Dr Marcin Tarnawski z Instytutu Kościuszki komentuje pomysł odejścia od węgla w polskiej energetyce.
– Polska energetyka i generalnie polska gospodarka opiera się na węglu, i w najbliższym czasie nie widzę możliwości wielkich zmian w naszym bilansie energetycznym, wszelkie przesunięcia w tym zakresie na korzyść któregokolwiek z paliw kopalnych (gazu, ropy) czy źródeł odnawialnych będzie wymagało długiego czasu, chyba tylko budowa elektrowni atomowej dałaby możliwość zmian w mixie energetycznym (ale i tak jedna elektrownia to relatywnie niewielki udział w całym bilansie) – twierdzi naukowiec.

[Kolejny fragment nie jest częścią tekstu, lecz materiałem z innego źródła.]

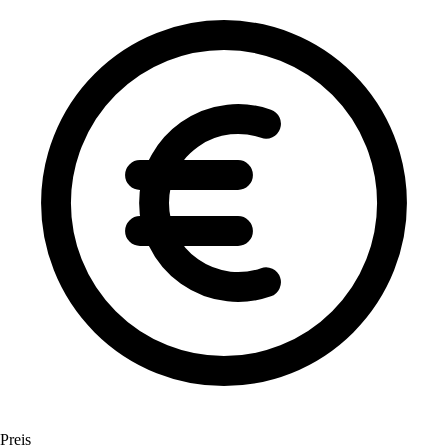
Preis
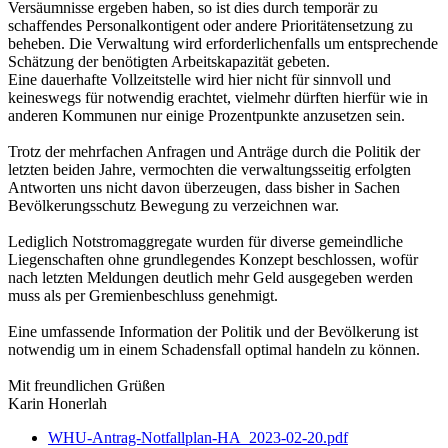
Versäumnisse ergeben haben, so ist dies durch temporär zu
schaffendes Personalkontigent oder andere Prioritätensetzung zu
beheben. Die Verwaltung wird erforderlichenfalls um entsprechende
Schätzung der benötigten Arbeitskapazität gebeten.
Eine dauerhafte Vollzeitstelle wird hier nicht für sinnvoll und
keineswegs für notwendig erachtet, vielmehr dürften hierfür wie in
anderen Kommunen nur einige Prozentpunkte anzusetzen sein.
Trotz der mehrfachen Anfragen und Anträge durch die Politik der
letzten beiden Jahre, vermochten die verwaltungsseitig erfolgten
Antworten uns nicht davon überzeugen, dass bisher in Sachen
Bevölkerungsschutz Bewegung zu verzeichnen war.
Lediglich Notstromaggregate wurden für diverse gemeindliche
Liegenschaften ohne grundlegendes Konzept beschlossen, wofür
nach letzten Meldungen deutlich mehr Geld ausgegeben werden
muss als per Gremienbeschluss genehmigt.
Eine umfassende Information der Politik und der Bevölkerung ist
notwendig um in einem Schadensfall optimal handeln zu können.
Mit freundlichen Grüßen
Karin Honerlah
WHU-Antrag-Notfallplan-HA_2023-02-20.pdf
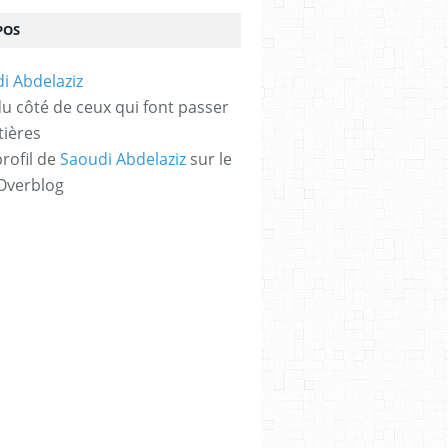
POS
 du côté de ceux qui font passer
tières
profil de
Saoudi Abdelaziz
sur le
 Overblog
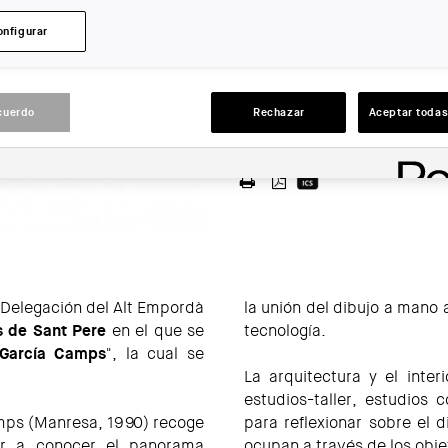
ENTIDAD ORGANIZADORA:
onfigurar
COAC
LUGAR:
Figueres
cuerdo
Rechazar
Aceptar todas
ACCIONES
a Delegación del Alt Empordà
la unión del dibujo a mano 
s de Sant Pere
en el que se
tecnología.
 García Camps
", la cual se
La arquitectura y el inte
estudios-taller, estudios 
Camps (Manresa, 1990) recoge
para reflexionar sobre el 
r a conocer el panorama
ocupan a través de los obje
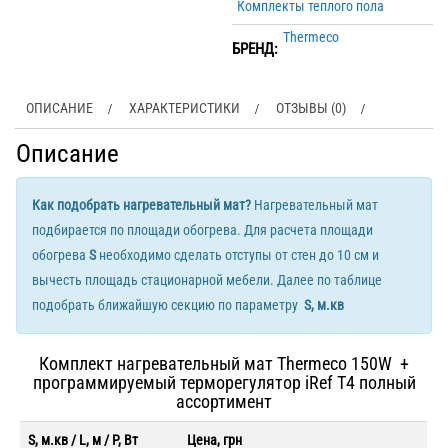
Комплекты теплого пола
Thermeco
БРЕНД:
ОПИСАНИЕ
ХАРАКТЕРИСТИКИ
ОТЗЫВЫ (0)
Описание
Как подобрать нагревательный мат?
Нагревательный мат
подбирается по площади обогрева. Для расчета площади
обогрева
S
необходимо сделать отступы от стен до 10 см и
вычесть площадь стационарной мебели. Далее по таблице
подобрать ближайшую секцию по параметру
S, м.кв
Комплект нагревательный мат Thermeco 150W +
программируемый терморегулятор iRef T4 полный
ассортимент
S, м.кв / L, м / P, Вт
Цена, грн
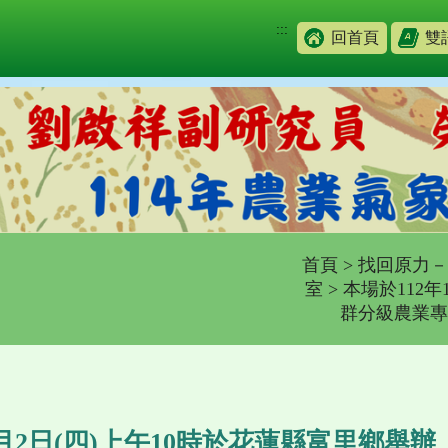
:::
回首頁
雙
首頁
>
找回原力－
室
> 本場於112
群分級農業專
1月2日(四)上午10時於花蓮縣富里鄉舉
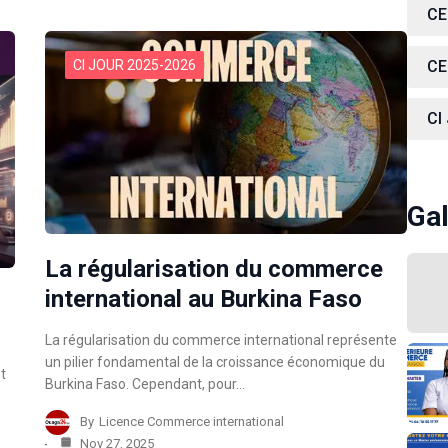
CE
CI JOUR 2025-2026
CE
CI
Gal
La régularisation du commerce
international au Burkina Faso
La régularisation du commerce international représente
un pilier fondamental de la croissance économique du
t
Burkina Faso. Cependant, pour…
By
Licence Commerce international
Nov 27, 2025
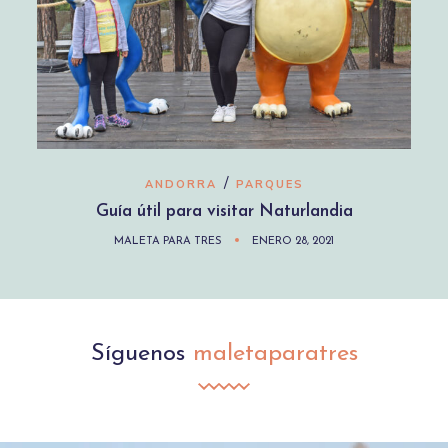
/
ANDORRA
PARQUES
Guía útil para visitar Naturlandia
MALETA PARA TRES
ENERO 28, 2021
Síguenos
maletaparatres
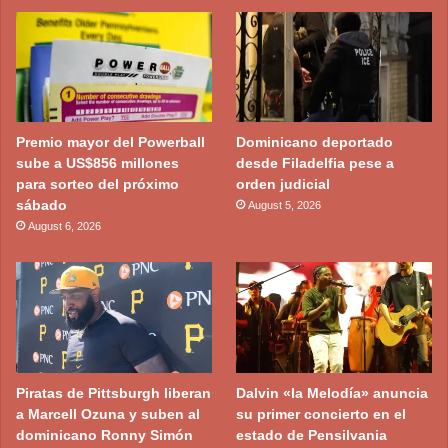
Premio mayor del Powerball
Dominicano deportado
sube a US$856 millones
desde Filadelfia pese a
para sorteo del próximo
orden judicial
sábado
August 5, 2026
August 6, 2026
Piratas de Pittsburgh liberan
Dalvin «la Melodía» anuncia
a Marcell Ozuna y suben al
su primer concierto en el
dominicano Ronny Simón
estado de Pensilvania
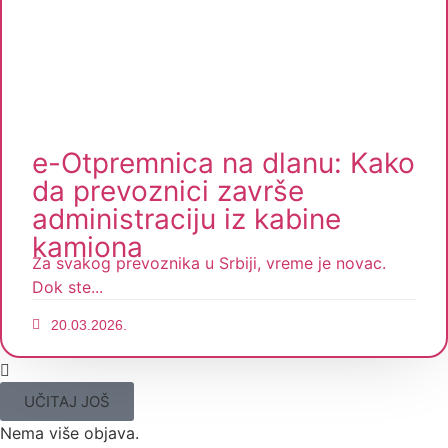
e-Otpremnica na dlanu: Kako
da prevoznici završe
administraciju iz kabine
kamiona
Za svakog prevoznika u Srbiji, vreme je novac.
Dok ste...
20.03.2026.
UČITAJ JOŠ
Nema više objava.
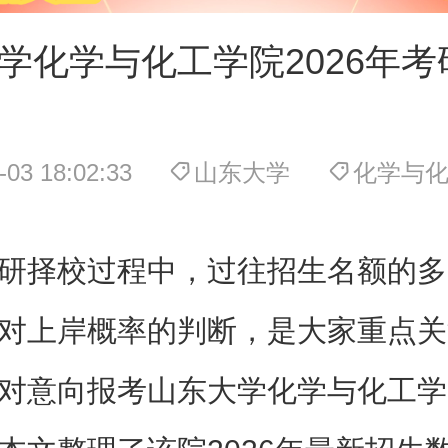
学化学与化工学院2026年考
-03 18:02:33
山东大学
化学与
研择校过程中，过往招生名额的多
对上岸概率的判断，是大家重点关
对意向报考山东大学化学与化工学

– Wydaje się również, że kroki podejmowane w ramach UE mające na celu odchodzenie od paliw kopalnych na niewiele się zdadzą w przypadku Polski. Tutaj nie chodzi o proste zadekretowanie że należy zmniejszać udział węgla w bilansie ponieważ on jest mało ekologiczny i bardzo emisyjny, jeśli przejdziemy na poziom praktycznej realizacji takiego zobowiązania to pojawi się ogromny problem: czym zastąpić surowiec, dzięki któremu mamy ponad 50 proc. energii? – wskazuje rozmówca BiznesAlert.pl. – Na dzisiaj oczywiście nie obędziemy się bez węgla i fakt, ze posiadamy własne zasoby tego surowca, które zaspokoją nasze zapotrzebowanie na kilkadziesiąt lat (a nawet więcej) to ogromny plus i zwiększanie bezpieczeńśtwa energetycznego naszego pańśtwa (pod warunkiem że nikt nam nie zabroni z niego korzystać).

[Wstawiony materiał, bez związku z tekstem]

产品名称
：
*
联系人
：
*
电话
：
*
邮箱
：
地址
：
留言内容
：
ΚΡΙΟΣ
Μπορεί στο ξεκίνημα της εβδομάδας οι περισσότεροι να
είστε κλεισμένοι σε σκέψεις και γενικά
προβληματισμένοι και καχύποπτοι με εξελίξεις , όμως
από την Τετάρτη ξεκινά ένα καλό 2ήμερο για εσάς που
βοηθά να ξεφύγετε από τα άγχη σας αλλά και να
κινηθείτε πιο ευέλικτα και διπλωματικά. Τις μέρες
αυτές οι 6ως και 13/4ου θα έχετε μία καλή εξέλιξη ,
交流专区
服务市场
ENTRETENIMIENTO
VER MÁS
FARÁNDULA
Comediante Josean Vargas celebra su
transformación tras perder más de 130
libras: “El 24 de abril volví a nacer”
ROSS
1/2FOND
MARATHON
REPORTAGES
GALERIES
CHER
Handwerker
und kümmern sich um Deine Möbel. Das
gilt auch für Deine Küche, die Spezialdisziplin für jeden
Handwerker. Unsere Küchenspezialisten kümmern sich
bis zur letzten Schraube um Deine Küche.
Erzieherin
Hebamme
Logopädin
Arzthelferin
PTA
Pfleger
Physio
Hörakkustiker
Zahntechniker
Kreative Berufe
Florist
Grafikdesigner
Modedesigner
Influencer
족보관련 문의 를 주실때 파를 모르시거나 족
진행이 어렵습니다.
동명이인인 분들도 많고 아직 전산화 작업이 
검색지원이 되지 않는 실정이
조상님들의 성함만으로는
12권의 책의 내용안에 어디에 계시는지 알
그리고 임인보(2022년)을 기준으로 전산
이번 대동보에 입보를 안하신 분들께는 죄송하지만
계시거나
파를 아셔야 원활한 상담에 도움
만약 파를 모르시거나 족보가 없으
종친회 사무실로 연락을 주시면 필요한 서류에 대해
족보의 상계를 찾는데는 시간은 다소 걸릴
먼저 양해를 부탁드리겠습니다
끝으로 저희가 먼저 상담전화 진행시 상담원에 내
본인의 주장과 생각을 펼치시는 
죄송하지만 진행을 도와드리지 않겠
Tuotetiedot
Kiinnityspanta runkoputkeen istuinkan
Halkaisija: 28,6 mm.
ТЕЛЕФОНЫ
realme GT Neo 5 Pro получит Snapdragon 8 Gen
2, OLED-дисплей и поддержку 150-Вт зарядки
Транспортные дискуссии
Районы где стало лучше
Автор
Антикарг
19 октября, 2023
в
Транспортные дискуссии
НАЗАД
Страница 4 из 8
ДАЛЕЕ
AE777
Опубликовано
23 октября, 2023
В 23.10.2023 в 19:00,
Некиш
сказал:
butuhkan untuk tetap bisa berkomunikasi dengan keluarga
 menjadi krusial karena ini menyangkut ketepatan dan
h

– Inną kwestią jest to że dzisiaj bardziej opłaca się węgiel importować – jest on po prostu tańszy od krajowego, więc pytanie mogłoby się równie dobrze brzmieć dlaczego nasz węgiel jest drogi? Odpowiedź nie jest prosta, rozwiązanie odnosi się do wielu aspektów funkcjonowania naszej gospodarki: wysokości podatków, kosztów pracy, konkurencji na rynku, siły związków zawodowych, przywilejów socjalnych, etc. To wszystko razem wzięte składa się na wysoką cenę polskiego węgla – wylicza Tarnawski.